[Page-level text extractions]
****

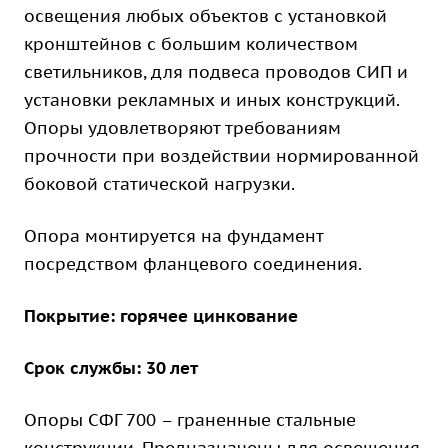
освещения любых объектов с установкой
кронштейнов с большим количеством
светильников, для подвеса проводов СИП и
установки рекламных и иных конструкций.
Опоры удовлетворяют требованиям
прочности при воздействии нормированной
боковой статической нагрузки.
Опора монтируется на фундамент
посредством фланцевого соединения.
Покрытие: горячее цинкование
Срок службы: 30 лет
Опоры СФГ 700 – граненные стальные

****

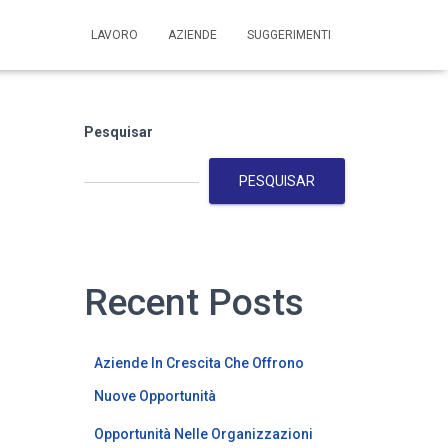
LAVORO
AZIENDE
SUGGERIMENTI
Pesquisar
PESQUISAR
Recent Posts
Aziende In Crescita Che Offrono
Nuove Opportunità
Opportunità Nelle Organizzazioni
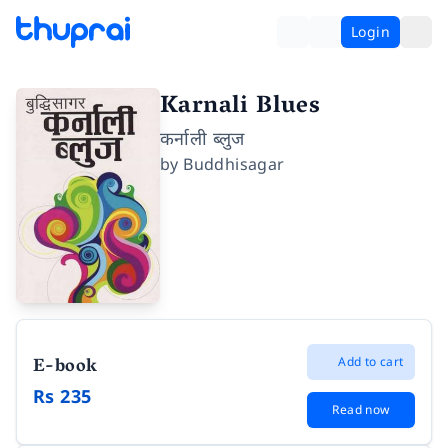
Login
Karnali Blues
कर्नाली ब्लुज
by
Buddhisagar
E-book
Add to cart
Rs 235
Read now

****

ABOUT THIS TASK: Take exactly the lines from the one containing "Покрытие: горячее цинкование" through the one containing "Опоры СФГ 700 – граненные стальные" in the data above, and output them with nothing added.

EXERCISE OUTPUT:
Покрытие: горячее цинкование
Срок службы: 30 лет
Опоры СФГ 700 – граненные стальные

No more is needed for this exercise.